Chief Justice Sophia Akuffo says sentences handed down by some lower court judges to persons found guilty of various crimes across the country are either lenient or overly harsh, and not in tandem with judicial guidelines.
The chief justice in an internal memo sighted by 3news.com complained about the increasing practice among magistrates and other lower court judges, indicating that these sentences usually do not commensurate with the crimes committed.
“Increasingly, I am receiving reports of sentences being passed by magistrates and judges, which are not in line with sentencing guidelines,” she said in the March 12-memo addressed to all supervisory High Court judges.
“Some of these [sentences] are either too lenient or overly harsh and out of proportion to the offence,” she added.
To prevent further errors in law, the CJ has directed the supervisory High Court judges to take up the matter and ensure that the practice is nipped in the bud.

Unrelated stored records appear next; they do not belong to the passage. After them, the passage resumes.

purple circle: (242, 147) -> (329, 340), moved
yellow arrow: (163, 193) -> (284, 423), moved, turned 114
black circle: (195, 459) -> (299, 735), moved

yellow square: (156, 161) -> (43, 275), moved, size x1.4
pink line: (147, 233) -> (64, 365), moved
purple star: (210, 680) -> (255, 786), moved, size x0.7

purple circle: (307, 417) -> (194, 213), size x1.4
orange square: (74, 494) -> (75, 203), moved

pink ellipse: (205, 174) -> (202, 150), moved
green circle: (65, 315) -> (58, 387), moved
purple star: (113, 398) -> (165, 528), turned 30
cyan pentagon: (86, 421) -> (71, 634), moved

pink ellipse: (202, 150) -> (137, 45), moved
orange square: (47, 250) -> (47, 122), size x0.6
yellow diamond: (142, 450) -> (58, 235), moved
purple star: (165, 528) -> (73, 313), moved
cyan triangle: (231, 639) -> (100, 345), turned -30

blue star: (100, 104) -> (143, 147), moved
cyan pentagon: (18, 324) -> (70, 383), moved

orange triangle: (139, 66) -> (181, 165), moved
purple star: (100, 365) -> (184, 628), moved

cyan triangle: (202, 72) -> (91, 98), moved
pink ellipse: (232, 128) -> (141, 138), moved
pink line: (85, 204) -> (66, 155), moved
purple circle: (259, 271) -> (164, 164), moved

“For this reason and in order to maintain public confidence in the justice delivery system, I charge you to take up the following duties in respect of judges and magistrates under your supervision,” Ms Akuffo stated in the memo.
In that regard, the supervisors are to monitor on monthly basis, sentences handed down by judges at the lower courts to ensure “they are reasonable as well as responsive the need for discouraging impunity, galamsey and lawlessness”.
They are also to certify all monthly returns of magistrates and judges of the lower courts and track all remands.